INPUT MATERIAL START
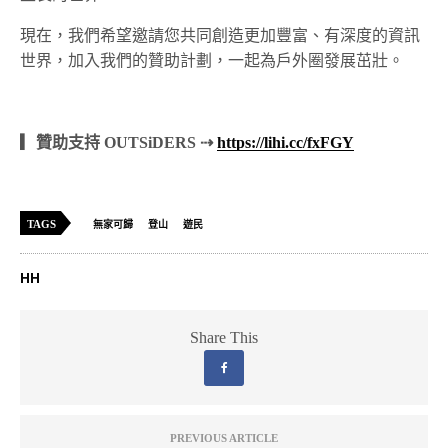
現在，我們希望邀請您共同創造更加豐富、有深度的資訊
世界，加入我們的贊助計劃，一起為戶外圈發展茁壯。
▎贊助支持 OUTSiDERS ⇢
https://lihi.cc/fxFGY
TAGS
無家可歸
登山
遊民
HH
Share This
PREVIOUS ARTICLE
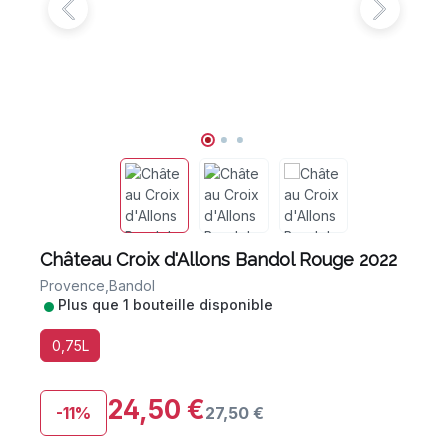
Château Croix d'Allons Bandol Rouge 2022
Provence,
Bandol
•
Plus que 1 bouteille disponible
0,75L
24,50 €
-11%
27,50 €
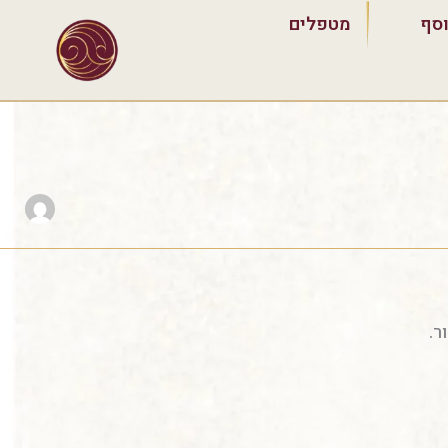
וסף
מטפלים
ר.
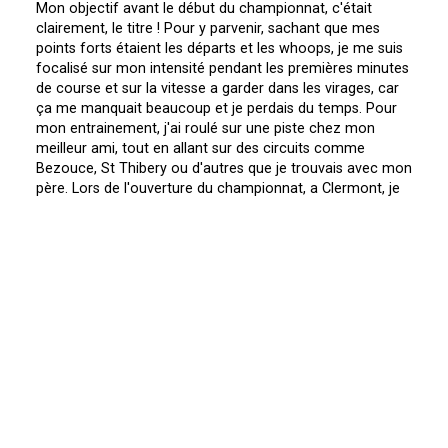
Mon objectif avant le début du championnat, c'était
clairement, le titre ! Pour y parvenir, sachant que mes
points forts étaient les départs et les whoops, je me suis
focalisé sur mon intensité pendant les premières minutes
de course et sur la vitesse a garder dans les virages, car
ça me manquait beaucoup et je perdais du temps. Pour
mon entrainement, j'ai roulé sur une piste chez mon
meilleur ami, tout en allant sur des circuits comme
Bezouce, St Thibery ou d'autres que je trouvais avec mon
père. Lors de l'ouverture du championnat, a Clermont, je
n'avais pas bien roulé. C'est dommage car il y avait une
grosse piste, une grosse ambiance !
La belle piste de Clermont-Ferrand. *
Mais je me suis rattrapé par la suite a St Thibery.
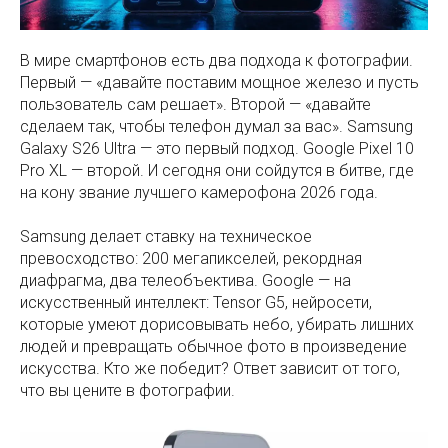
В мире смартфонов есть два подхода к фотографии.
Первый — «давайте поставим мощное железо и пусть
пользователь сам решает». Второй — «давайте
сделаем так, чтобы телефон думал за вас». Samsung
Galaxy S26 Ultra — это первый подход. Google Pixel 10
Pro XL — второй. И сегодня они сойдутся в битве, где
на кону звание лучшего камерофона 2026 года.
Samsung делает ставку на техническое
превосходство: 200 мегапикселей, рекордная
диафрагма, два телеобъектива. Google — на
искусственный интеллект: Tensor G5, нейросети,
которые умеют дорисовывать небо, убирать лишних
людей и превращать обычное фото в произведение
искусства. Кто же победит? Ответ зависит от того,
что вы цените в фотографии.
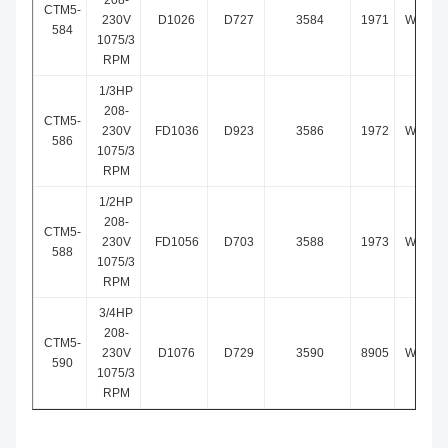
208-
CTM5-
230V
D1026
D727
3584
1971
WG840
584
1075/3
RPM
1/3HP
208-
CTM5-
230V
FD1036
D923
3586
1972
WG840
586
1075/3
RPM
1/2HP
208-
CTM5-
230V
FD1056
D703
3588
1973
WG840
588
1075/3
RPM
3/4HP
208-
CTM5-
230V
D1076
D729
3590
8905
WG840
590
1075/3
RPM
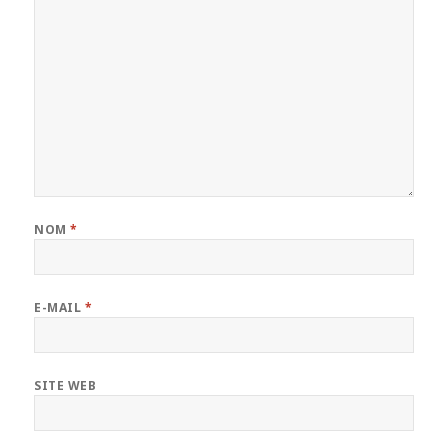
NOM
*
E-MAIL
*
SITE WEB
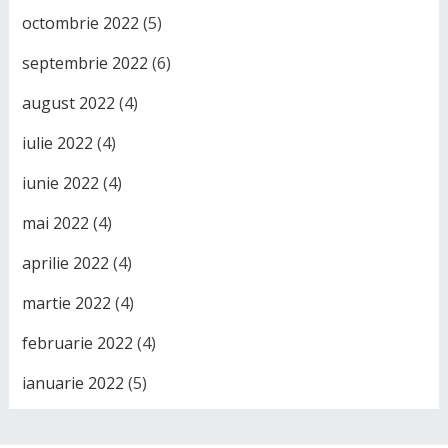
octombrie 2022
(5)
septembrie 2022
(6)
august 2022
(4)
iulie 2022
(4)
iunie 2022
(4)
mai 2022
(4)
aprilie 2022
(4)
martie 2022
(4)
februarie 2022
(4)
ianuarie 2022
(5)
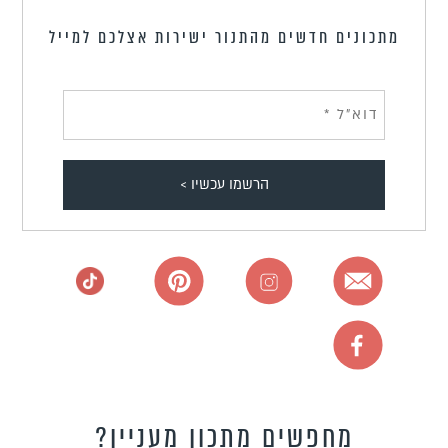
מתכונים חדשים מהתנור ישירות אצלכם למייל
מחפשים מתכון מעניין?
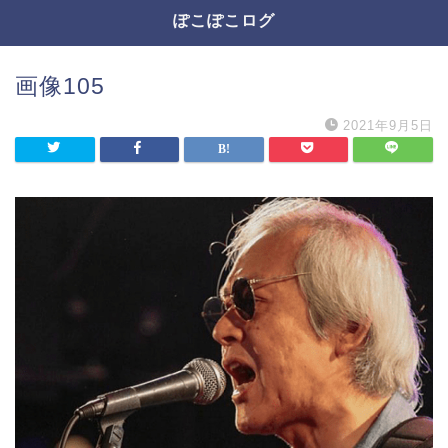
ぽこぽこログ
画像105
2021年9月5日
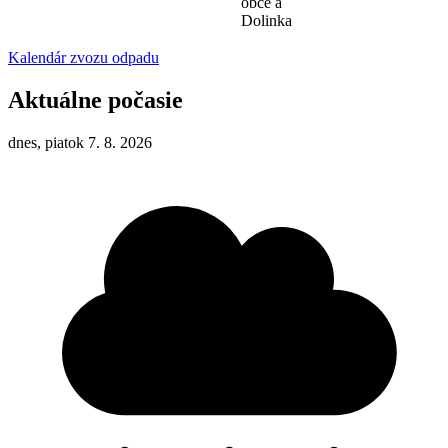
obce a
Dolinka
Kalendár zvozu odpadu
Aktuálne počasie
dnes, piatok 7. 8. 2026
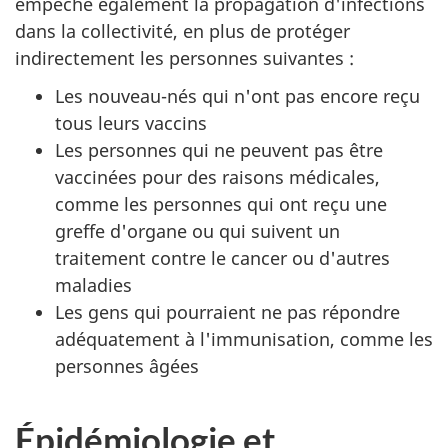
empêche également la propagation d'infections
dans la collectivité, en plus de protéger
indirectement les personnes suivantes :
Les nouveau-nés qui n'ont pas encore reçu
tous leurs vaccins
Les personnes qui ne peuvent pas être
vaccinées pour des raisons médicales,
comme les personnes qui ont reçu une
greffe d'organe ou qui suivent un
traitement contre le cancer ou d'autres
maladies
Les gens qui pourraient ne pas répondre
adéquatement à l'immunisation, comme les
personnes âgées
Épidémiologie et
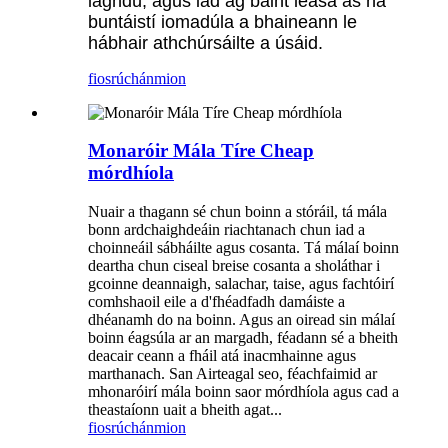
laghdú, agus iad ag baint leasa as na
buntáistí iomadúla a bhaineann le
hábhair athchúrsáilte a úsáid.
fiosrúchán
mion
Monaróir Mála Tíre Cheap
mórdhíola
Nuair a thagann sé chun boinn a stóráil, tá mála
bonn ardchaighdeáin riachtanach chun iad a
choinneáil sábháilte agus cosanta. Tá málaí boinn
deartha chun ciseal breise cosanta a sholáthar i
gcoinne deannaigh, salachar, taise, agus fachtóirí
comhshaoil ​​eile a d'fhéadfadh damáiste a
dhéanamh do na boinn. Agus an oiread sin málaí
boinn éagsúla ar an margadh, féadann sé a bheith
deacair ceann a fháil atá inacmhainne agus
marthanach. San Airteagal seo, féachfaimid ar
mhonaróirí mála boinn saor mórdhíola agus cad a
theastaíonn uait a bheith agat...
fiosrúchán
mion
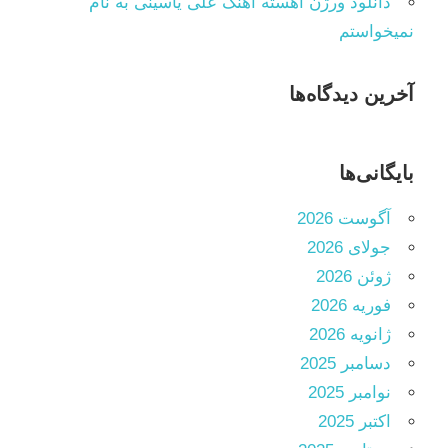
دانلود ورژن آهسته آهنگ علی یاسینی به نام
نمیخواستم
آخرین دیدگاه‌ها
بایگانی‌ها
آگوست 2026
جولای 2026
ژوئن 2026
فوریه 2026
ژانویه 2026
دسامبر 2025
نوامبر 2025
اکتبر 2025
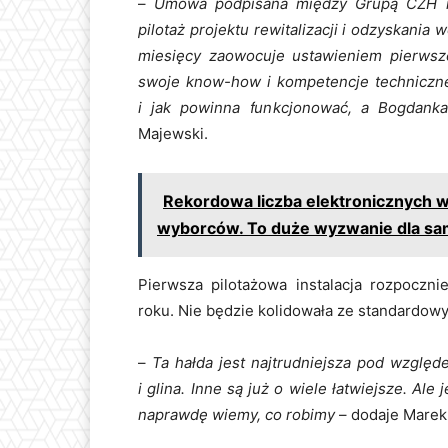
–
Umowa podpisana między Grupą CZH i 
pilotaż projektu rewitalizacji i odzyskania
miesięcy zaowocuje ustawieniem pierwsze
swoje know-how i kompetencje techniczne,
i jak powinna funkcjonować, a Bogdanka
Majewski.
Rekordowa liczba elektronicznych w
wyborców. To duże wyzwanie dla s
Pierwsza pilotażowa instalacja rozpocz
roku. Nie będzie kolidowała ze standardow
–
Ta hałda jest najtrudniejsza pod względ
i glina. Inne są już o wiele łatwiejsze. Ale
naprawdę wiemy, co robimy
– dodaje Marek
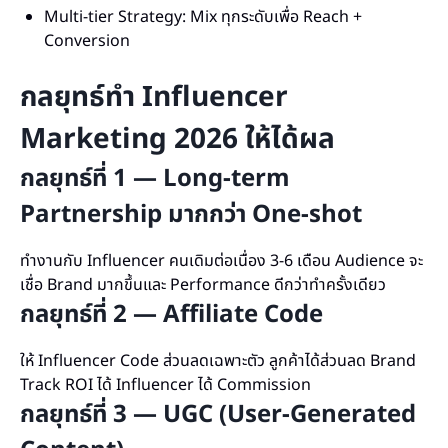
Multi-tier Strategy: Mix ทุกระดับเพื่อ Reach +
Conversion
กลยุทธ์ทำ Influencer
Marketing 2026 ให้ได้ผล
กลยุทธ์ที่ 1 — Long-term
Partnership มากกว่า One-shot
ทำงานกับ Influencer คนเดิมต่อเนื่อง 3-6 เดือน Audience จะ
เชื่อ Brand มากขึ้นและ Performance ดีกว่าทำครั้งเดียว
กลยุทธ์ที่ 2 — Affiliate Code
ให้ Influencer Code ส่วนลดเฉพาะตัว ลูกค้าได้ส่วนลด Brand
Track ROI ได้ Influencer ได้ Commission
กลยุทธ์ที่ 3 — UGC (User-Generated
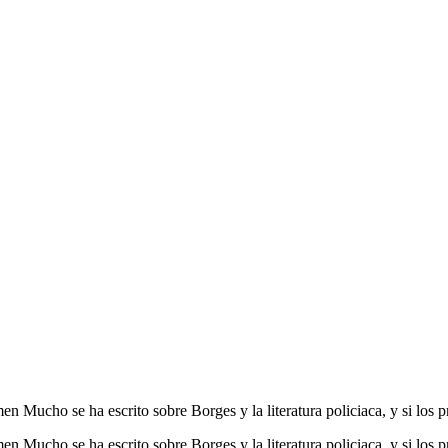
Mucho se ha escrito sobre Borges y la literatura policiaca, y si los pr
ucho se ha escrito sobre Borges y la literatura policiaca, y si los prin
INPUT MATERIAL END
▸ WHAT IS REQUIRED
Every line in the listing that holds "championnat" belongs in the answer.

▸ ANSWER
Mon objectif avant le début du championnat, c'était
père. Lors de l'ouverture du championnat, a Clermont, je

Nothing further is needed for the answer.